If you and your partner are splitting up, it’s likely that you’ll have joint finances to sort out. You might have insurance policies and credit cards in both your names that you’ll need to cancel or transfer. Find out what you need to do.
Why you might need to act quickly
It’s better to talk to each other about how you’d like to sort out your joint money.
But it’s important that you act quickly if you think your ex-partner could run up debts on joint accounts. That’s because if you have any joint loans or overdrafts, either of you could be asked to repay the full amount.
It’s also worth thinking about the effect any joint debt could have on your credit score - a good credit score means you’re more likely to get cheaper deals when applying to borrow money.
Checking your score will show you all the ways you’re ‘financially connected’ to your ex-partner. This will help make sure you don’t overlook anything when separating your money.
You will have become financially linked when you opened an account together. You would have been ‘co-scored’ and your credit scores linked.
Sorting out joint bank accounts
Try to agree with your ex-partner what you’d like to do with your joint bank account(s).
If you can’t agree, mediation (using somebody impartial)Opens in a new window is often a good way to sort out these practical matters.
Find out more about mediation at Citizens Advice Opens in a new window
It’s worth you or your ex-partner contacting your bank or building society as soon as you know you’ll be separating.
Here are some other things to consider doing:
- Change the way the account has been set up – so you both have to agree to any money being taken out or overdraft limits being increased.
- Make sure that your wages or benefits go into an account just in your name in future.
- Ask the bank to suspend telephone and online banking on any joint account.
- Work out how you’ll pay bills that are currently being paid from your joint account.
- Close the account, if you don’t have much money in it or you won’t use it in the future. Both must agree, usually in writing, to close a joint account. You won’t be able to do this until any overdraft has been paid off.
If you’re worried that your ex-partner will withdraw money, freeze the account. One of you can ask the bank to freeze an account, but both of you usually have to sign a letter to say you want it ‘un-frozen’.

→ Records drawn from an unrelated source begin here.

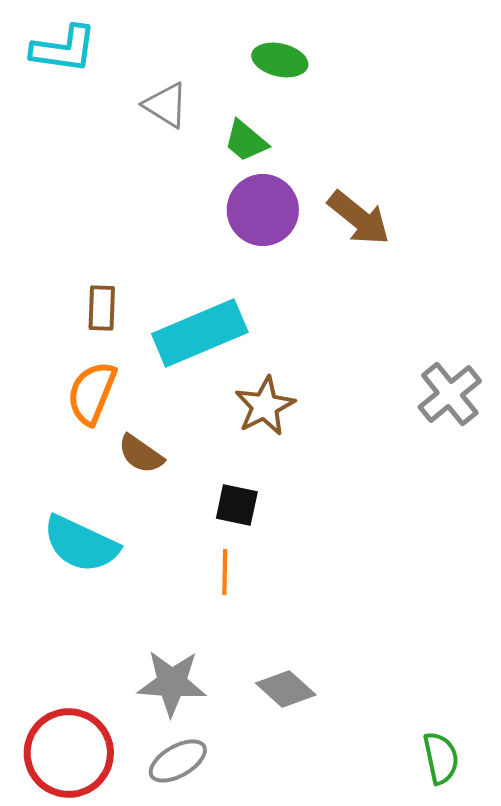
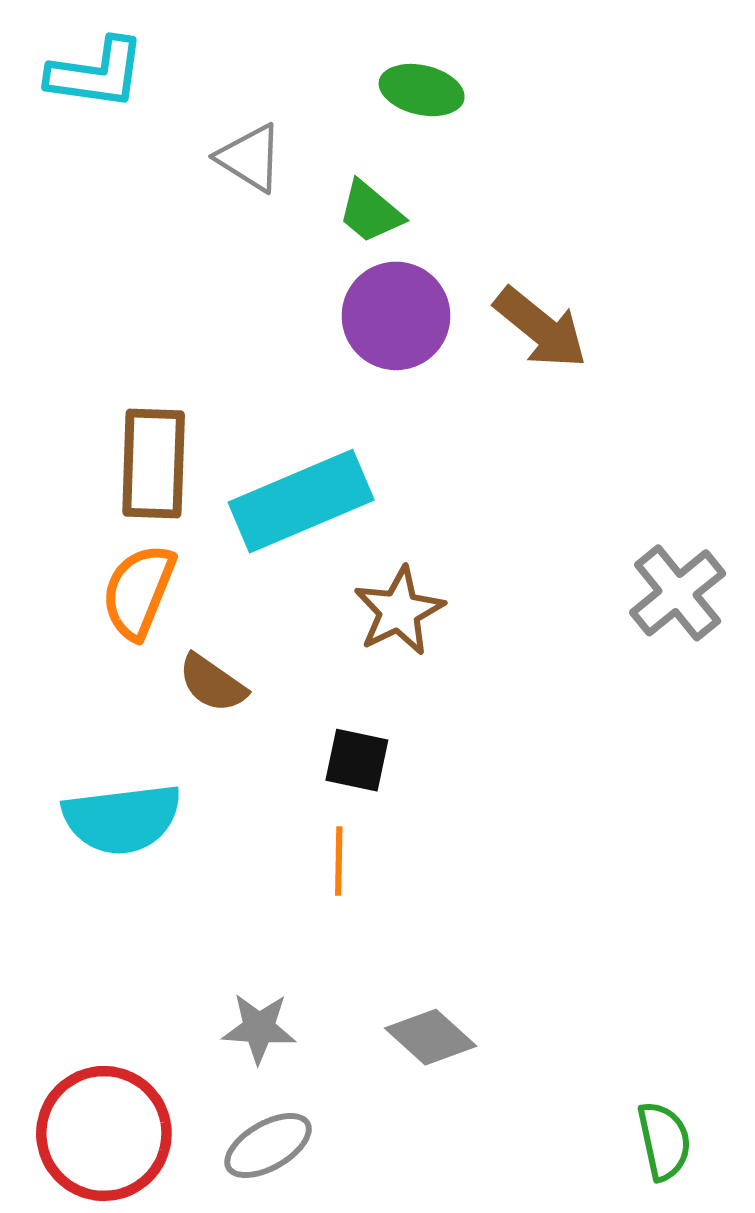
brown rectangle: (102, 308) -> (154, 463), size x1.6
cyan semicircle: (81, 544) -> (122, 819), turned -32
gray star: (172, 683) -> (259, 1028), size x0.7

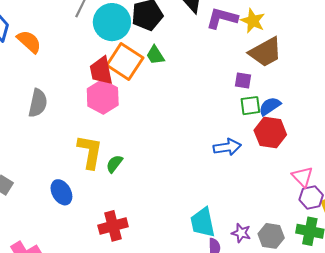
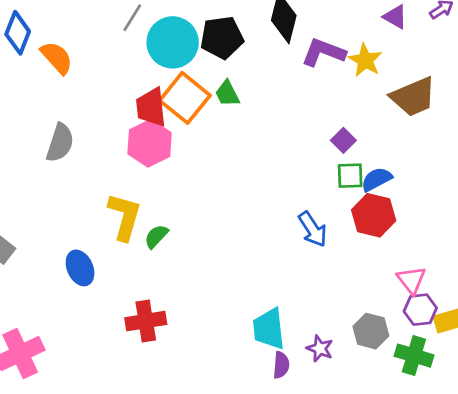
brown trapezoid: (265, 52) -> (413, 97), moved
purple square: (243, 80) -> (343, 140), turned 30
blue arrow: (227, 147) -> (313, 229), turned 60
gray hexagon: (271, 236) -> (371, 331), moved

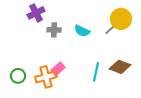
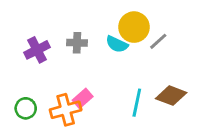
purple cross: (36, 13) -> (37, 50), moved
yellow circle: (121, 19) -> (134, 27), moved

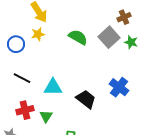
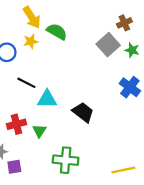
green semicircle: (78, 37) -> (57, 32), moved
black line: (22, 78) -> (26, 83), moved
blue cross: (119, 87) -> (130, 87), moved

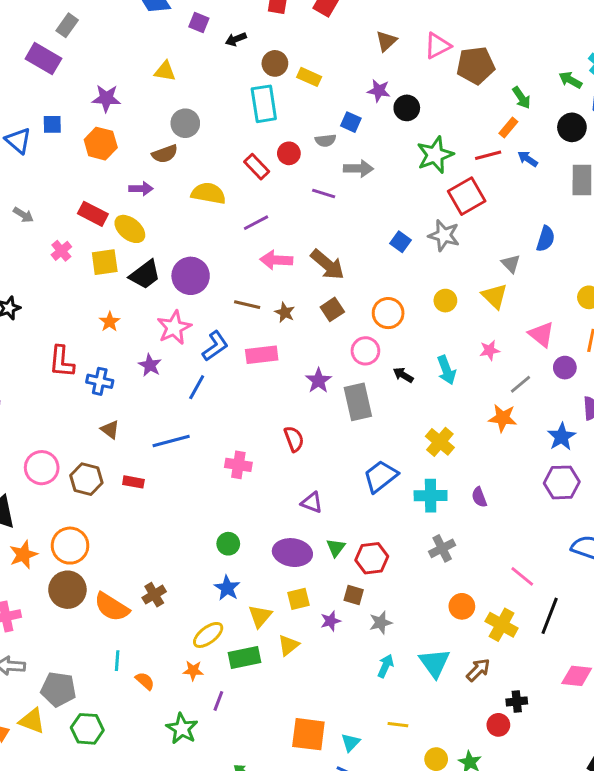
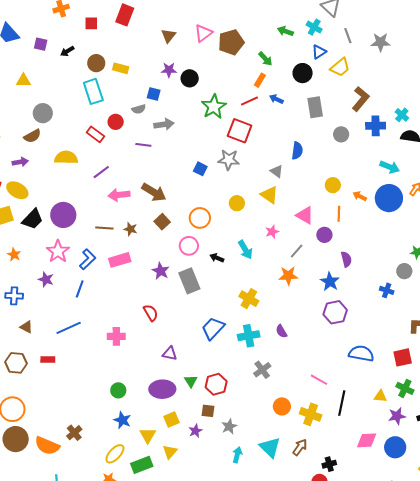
green arrow: (570, 80) -> (285, 31), moved
red square: (467, 196) -> (240, 131), turned -30

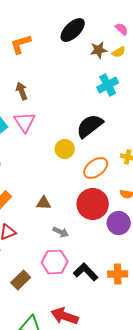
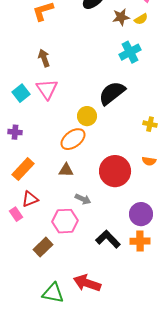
orange ellipse: (96, 168) -> (73, 139), moved
purple circle: (119, 223) -> (141, 214), moved
pink hexagon: (55, 262) -> (65, 221), moved

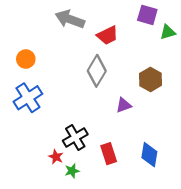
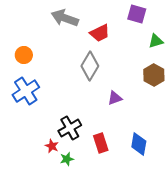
green triangle: (168, 32) -> (156, 41), moved
brown hexagon: (151, 79) -> (154, 75), moved

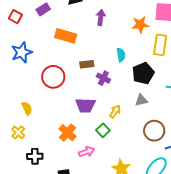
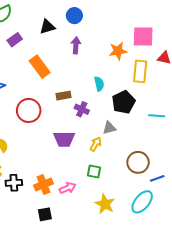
orange rectangle: (66, 36) -> (40, 67), turned 40
gray triangle: (141, 100) -> (109, 128), moved
green square: (103, 130) -> (94, 172), moved, turned -32
orange cross: (68, 133) -> (43, 184), moved, turned 30
black cross: (35, 156) -> (14, 183), moved

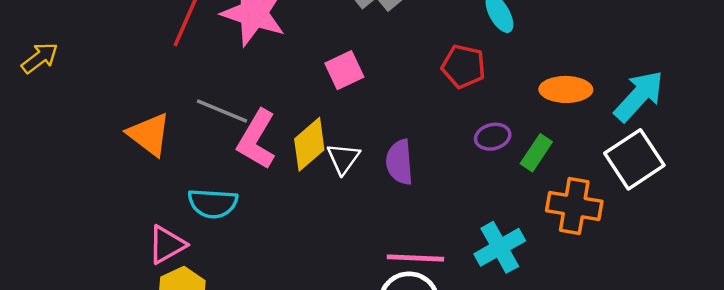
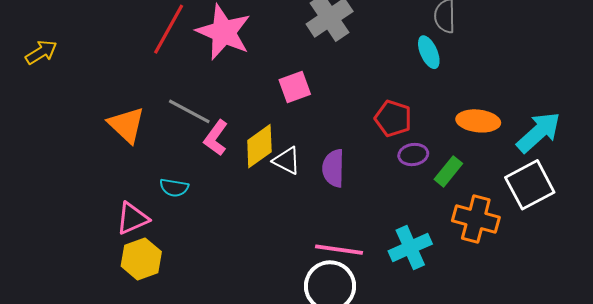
red pentagon: (463, 66) -> (393, 118), moved
pink L-shape: (257, 139) -> (216, 138), size x0.7
white triangle: (343, 158) -> (287, 161), turned -44
cyan semicircle: (213, 203) -> (174, 188), size x0.7

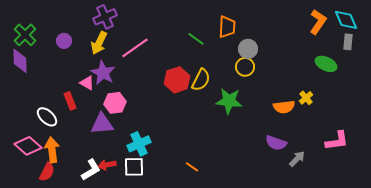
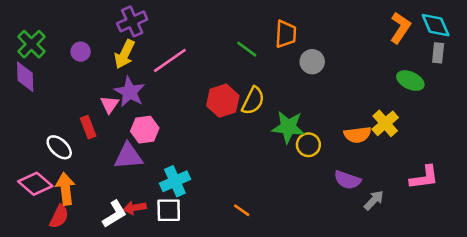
yellow circle: (245, 67) -> (308, 145), moved
pink triangle: (87, 83) -> (110, 104), turned 35
yellow cross: (306, 98) -> (385, 123), size x1.5

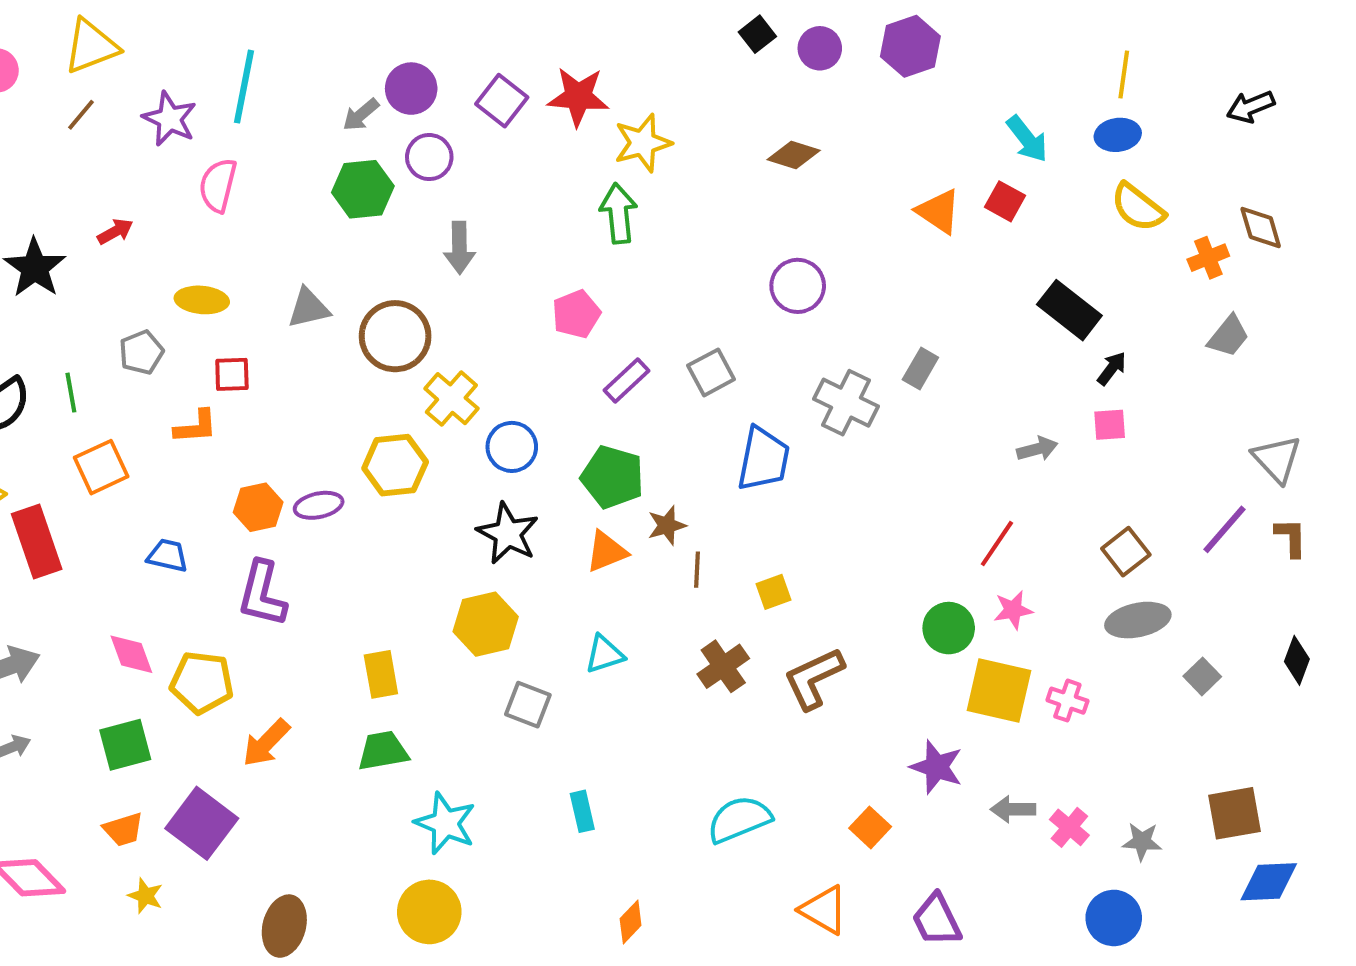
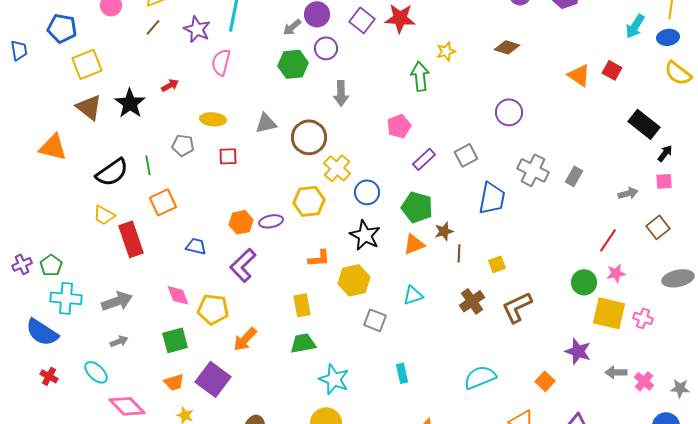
cyan arrow: (1027, 139) -> (635, 26), moved, turned 70
yellow star: (643, 143) -> (446, 51), moved, size x0.7
gray pentagon: (141, 352) -> (183, 145), turned 30
gray rectangle: (920, 368) -> (574, 176), moved
orange L-shape: (196, 427) -> (319, 258), moved
brown square: (1126, 552) -> (658, 227), moved
purple L-shape: (262, 594) -> (243, 265), turned 32

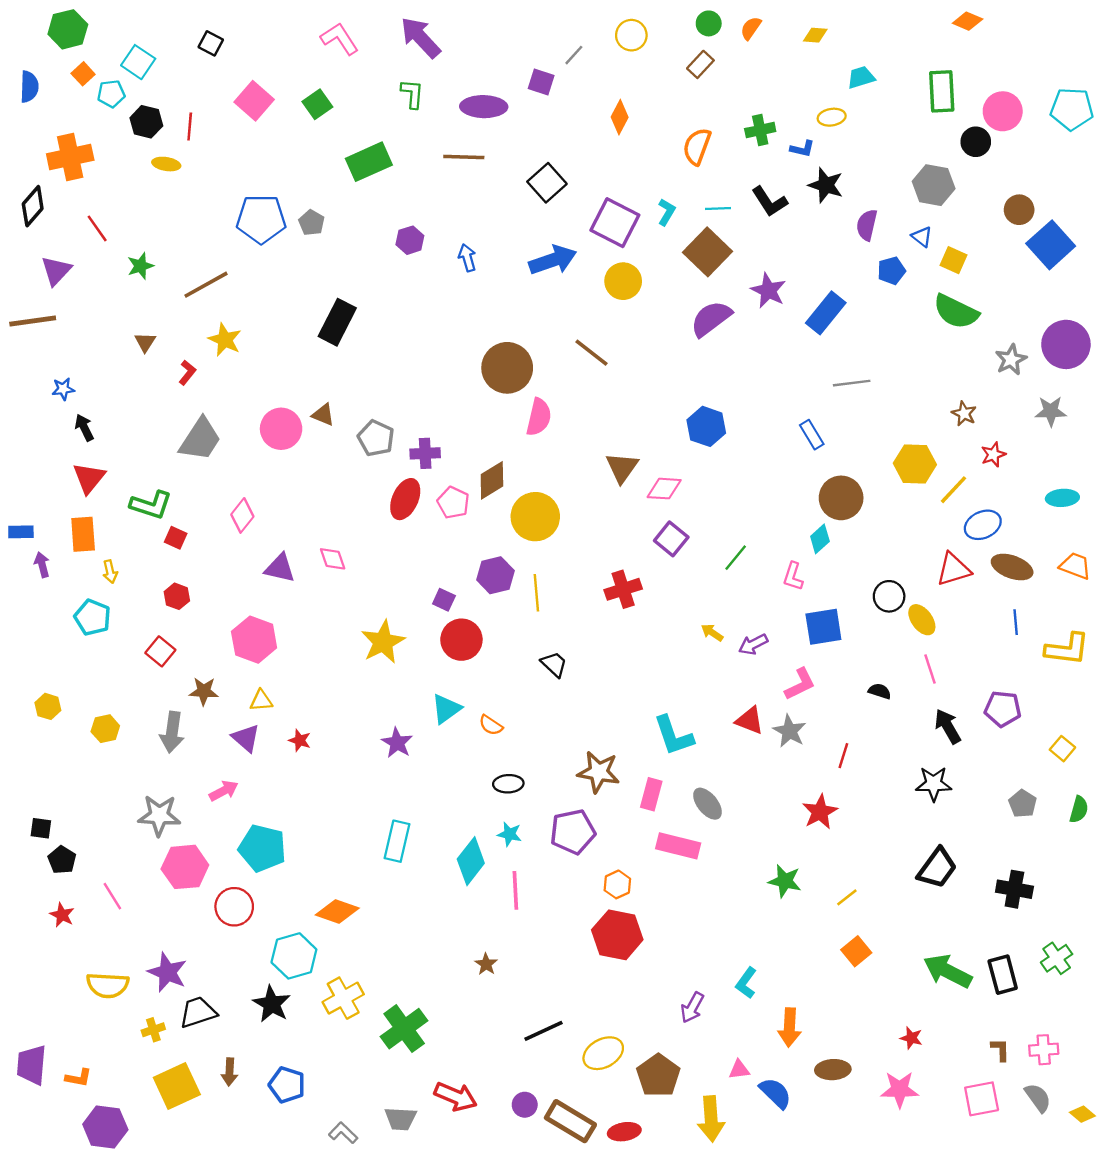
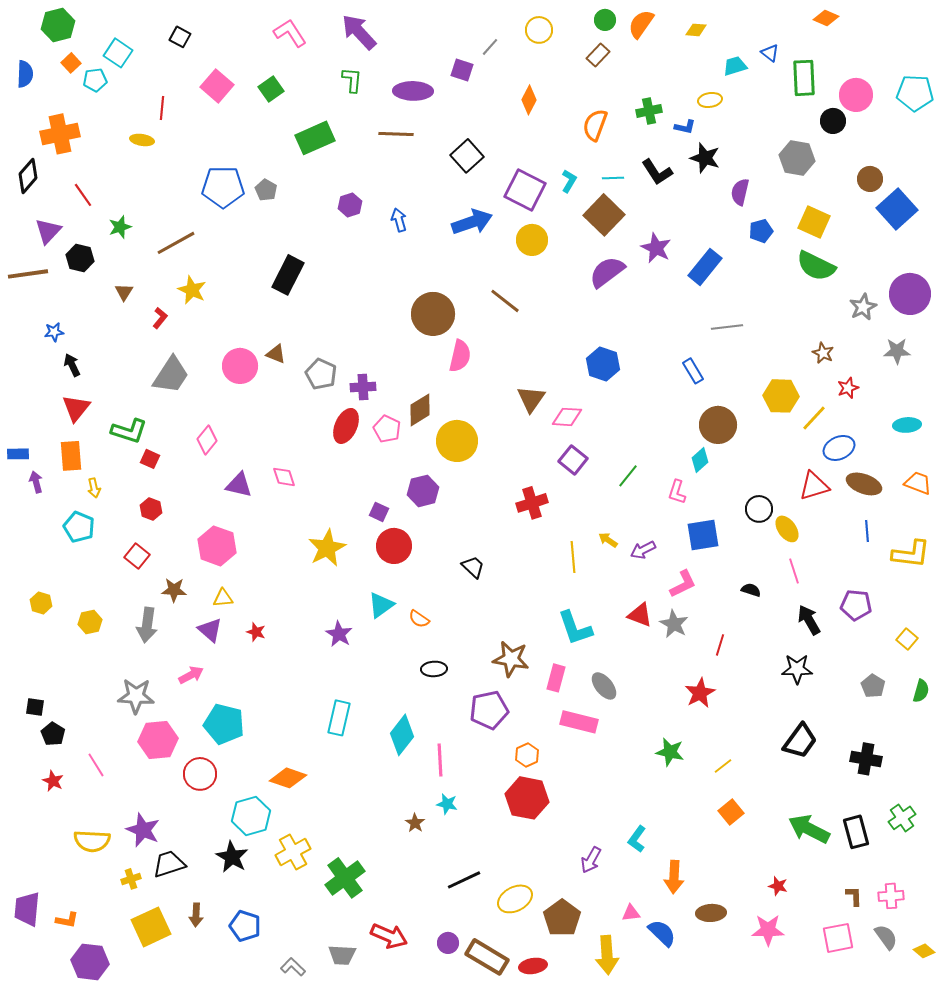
orange semicircle: (751, 28) -> (641, 24), size x1.4
black hexagon: (146, 122) -> (80, 258), moved
blue triangle: (922, 237) -> (770, 53), moved
yellow square: (953, 260) -> (814, 222), size x1.4
yellow line: (536, 593) -> (573, 557), moved
cyan star: (509, 834) -> (447, 804), moved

It’s important to consider any problems you might face if you have Direct Debits or standing orders coming out of the account, or if you make regular payments from it – for example, your mortgage or rent, bills or food shopping.
Dividing savings
Hopefully, you’ll be able to agree how you’ll divide any joint savings you have.
How the law treats your right to money in a joint account depends on where in the UK you live.
England and Wales
If you’re separating from your partner and you’re not married or in a civil partnership, money in a joint account belongs to the person who paid it in.
But a partner who hasn’t contributed to a joint account could make a claim for a share of it.
However, it can be difficult for them to prove they have rights to the money in a joint account if they haven’t paid into it.
They would need to show that the clear intention behind the joint account was to have a shared fund which each person could use.
If you’re married or in a civil partnership, money in a joint account belongs to both of you equally.
Northern Ireland
If you’re separating from your partner, divorcing or dissolving your civil partnership, money in a joint savings account belongs to each of you equally. This is unless a court decides differently.
Scotland
If you’re splitting up after living together, money you have in joint accounts, for household bills or similar, would be assumed to belong to both of you in equal shares.
How you divide your savings might depend on the type of account you have.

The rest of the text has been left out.